(INFORMATION GIVEN)
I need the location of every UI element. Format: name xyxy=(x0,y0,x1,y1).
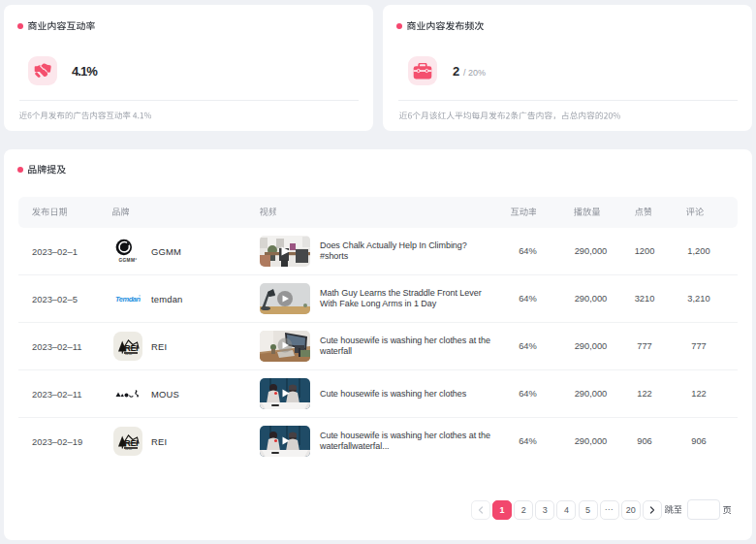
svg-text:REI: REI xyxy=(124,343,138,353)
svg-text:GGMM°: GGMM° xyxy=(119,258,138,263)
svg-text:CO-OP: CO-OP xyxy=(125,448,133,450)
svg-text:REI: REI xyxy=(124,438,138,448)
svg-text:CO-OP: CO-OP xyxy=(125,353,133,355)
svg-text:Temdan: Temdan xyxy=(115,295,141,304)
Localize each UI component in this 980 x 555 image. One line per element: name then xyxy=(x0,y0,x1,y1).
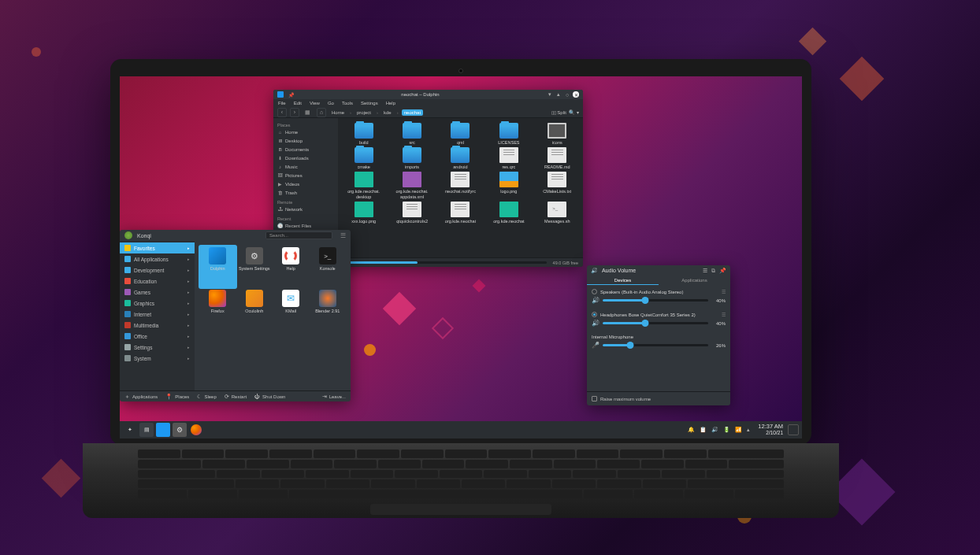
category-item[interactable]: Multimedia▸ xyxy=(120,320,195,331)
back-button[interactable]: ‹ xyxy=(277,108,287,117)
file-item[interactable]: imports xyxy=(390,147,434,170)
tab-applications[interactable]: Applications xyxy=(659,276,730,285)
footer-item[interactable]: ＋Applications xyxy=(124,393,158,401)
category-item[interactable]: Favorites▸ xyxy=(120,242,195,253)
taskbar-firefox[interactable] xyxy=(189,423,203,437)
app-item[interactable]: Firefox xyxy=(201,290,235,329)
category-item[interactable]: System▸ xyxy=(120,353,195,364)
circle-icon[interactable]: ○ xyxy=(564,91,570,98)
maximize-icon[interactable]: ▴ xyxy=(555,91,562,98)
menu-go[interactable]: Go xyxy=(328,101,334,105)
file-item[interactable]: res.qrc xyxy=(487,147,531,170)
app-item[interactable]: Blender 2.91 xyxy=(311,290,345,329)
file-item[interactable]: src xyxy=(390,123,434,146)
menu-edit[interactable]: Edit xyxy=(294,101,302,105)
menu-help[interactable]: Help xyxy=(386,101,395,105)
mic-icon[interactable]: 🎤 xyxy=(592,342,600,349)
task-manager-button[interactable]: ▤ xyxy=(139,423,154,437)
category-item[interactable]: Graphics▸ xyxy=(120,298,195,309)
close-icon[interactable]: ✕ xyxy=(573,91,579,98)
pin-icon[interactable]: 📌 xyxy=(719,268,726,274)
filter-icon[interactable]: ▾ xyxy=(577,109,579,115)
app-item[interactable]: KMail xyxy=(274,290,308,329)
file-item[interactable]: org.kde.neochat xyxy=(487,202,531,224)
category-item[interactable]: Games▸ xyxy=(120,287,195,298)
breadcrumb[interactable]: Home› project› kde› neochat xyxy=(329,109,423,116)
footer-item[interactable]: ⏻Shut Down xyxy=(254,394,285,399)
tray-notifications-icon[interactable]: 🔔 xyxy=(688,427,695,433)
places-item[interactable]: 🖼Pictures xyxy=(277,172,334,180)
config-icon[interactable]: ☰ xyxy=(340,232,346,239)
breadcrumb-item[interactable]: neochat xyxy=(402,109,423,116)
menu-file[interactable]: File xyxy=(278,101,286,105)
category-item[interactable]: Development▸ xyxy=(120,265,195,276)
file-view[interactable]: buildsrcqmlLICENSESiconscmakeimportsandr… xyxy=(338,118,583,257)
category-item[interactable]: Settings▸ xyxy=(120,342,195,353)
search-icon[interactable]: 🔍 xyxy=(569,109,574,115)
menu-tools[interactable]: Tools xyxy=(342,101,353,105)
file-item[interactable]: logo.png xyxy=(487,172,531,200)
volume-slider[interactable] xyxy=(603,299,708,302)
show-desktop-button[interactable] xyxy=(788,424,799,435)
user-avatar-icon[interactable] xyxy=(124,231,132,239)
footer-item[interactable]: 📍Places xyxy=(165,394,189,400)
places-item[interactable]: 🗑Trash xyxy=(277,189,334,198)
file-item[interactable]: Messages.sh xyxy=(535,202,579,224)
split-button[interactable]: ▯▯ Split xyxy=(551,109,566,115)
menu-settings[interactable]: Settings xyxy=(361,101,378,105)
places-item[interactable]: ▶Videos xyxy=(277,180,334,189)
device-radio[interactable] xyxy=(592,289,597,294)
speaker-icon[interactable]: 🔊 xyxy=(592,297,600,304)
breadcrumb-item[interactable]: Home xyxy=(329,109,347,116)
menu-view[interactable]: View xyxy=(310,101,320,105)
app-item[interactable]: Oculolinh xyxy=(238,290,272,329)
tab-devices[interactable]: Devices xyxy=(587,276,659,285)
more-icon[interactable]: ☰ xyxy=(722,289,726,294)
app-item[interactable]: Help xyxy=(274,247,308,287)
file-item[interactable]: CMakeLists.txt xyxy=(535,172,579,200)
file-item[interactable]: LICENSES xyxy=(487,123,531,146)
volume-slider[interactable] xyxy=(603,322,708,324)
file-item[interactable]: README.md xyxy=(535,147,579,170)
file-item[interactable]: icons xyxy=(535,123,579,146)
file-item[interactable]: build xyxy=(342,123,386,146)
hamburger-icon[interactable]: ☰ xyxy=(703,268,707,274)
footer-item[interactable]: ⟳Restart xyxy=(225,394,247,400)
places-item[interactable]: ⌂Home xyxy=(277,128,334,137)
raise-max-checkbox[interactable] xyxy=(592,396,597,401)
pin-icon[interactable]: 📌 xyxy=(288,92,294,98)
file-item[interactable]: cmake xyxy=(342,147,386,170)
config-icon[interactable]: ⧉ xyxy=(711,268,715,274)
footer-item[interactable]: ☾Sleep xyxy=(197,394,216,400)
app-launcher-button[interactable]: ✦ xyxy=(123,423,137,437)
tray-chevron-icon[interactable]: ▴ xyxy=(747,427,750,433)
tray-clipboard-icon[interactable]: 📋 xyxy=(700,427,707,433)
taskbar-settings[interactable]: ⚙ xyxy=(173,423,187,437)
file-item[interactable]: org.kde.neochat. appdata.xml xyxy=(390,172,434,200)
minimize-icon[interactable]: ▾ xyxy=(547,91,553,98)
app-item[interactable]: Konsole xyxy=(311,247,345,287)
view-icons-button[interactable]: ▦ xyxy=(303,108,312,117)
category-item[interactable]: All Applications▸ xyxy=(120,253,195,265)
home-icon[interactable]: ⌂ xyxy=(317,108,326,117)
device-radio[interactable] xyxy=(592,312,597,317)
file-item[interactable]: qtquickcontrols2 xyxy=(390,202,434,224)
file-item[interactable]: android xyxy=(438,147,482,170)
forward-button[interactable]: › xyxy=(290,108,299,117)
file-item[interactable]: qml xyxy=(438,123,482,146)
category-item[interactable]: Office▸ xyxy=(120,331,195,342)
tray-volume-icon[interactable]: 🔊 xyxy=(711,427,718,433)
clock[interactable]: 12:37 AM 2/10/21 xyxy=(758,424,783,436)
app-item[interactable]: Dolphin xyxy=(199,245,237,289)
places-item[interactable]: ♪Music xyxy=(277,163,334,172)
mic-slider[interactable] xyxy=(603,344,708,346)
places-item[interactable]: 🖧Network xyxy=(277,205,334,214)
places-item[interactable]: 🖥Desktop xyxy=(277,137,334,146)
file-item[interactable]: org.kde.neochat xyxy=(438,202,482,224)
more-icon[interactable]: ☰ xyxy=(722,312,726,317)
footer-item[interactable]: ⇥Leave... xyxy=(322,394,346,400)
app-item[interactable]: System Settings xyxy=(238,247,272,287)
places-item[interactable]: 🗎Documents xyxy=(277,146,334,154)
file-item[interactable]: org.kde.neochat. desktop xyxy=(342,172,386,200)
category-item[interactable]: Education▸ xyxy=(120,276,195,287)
(End INFORMATION GIVEN)
- TASK -
Counting only lines that contain the word "System", state how many appear in the entries, and add nothing.

- RESULT FOR THIS TASK -
2